In a recent post, I mentioned the fact that Company G of the 12th Pennsylvania Reserves was raised in York County in 1861 and fought the following year at Antietam. Yesterday at the York Borders store, I picked up a small book by Mark Nesbitt entitled The Gettysburg Dairies: War Journals of Two American Adversaries, chronicling the daily events of two soldiers in the Gettysburg Campaign — one Union, one Confederate. This has been previously published as 35 Days to Gettysburg. I read it on an airplane flight yesterday and was pleased to discover that one of the two adversaries is from a soldier in Company H of the 12th. The contrast between his movements and those of a Georgian in Benning’s Brigade is quite interesting.

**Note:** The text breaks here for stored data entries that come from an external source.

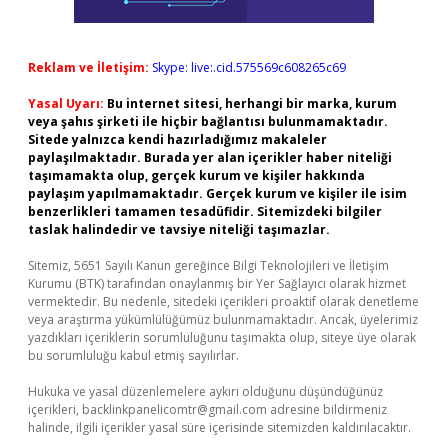
Reklam ve İletişim:
Skype: live:.cid.575569c608265c69
Yasal Uyarı:
Bu internet sitesi, herhangi bir marka, kurum
veya şahıs şirketi ile hiçbir bağlantısı bulunmamaktadır.
Sitede yalnızca kendi hazırladığımız makaleler
paylaşılmaktadır. Burada yer alan içerikler haber niteliği
taşımamakta olup, gerçek kurum ve kişiler hakkında
paylaşım yapılmamaktadır. Gerçek kurum ve kişiler ile isim
benzerlikleri tamamen tesadüfidir. Sitemizdeki bilgiler
taslak halindedir ve tavsiye niteliği taşımazlar.
Sitemiz, 5651 Sayılı Kanun gereğince Bilgi Teknolojileri ve İletişim
Kurumu (BTK) tarafından onaylanmış bir Yer Sağlayıcı olarak hizmet
vermektedir. Bu nedenle, sitedeki içerikleri proaktif olarak denetleme
veya araştırma yükümlülüğümüz bulunmamaktadır. Ancak, üyelerimiz
yazdıkları içeriklerin sorumluluğunu taşımakta olup, siteye üye olarak
bu sorumluluğu kabul etmiş sayılırlar.
Hukuka ve yasal düzenlemelere aykırı olduğunu düşündüğünüz
içerikleri,
backlinkpanelicomtr@gmail.com
adresine bildirmeniz
halinde, ilgili içerikler yasal süre içerisinde sitemizden kaldırılacaktır.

The Union diarist, Sgt. Franklin Horner, was born in Cameron County, Pennsylvania. A carpenter by trade, he enlisted in the 12th in June 1861. He was lightly wounded at Antietam on the same day, September 17, 1862, that a pair of York Countians were mortally wounded. Horner traces the regiment’s final week in the Washington trenches (where they anxiously await news from the front until their orders arrive to move out and join the Army of the Potomac). He then takes us northward through his terse entries in pursuit of Lee until he arrives at Gettysburg on July 2.
Of local interest, Horner mentions that, in the middle of the campaign, on Friday June 12, Sgt. Thomas W. Dick was ordered to leave the regiment and travel to “little York” to recruit new soldiers to refill the depleted ranks. I have not found any local records of Sergeant Dick’s efforts, although we know that concurrently a company of volunteers was raised for service in the emergency militia. One wonders if Dick coordinated his efforts with the militia captain, Seip, or was off on his own, with little success in getting men to sign up for the 3-year term of the Pennsylvania Reserves?
As the Confederates arrived in Franklin, Adams, and York counties, they repeatedly remark about how many men recently discharged from the Union army are standing around the hotels and sidewalks (the Georgian in Nesbitt’s book, Thomas Ware, mentions this several times). Until the days immediately after the Battle of Gettysburg, fewer than expected were re-enlisting. Service records of the 12th Pennsylvania do not indicate if Dick was successful in his mission, as few men were added to the ranks during the campaign and the trip northward.
Pick up a copy of Mark Nesbitt’s little book (it’s only $8.99 and is a fascinating read; particularly the lucid and detailed entries of the Georgia farmer Tom Ware).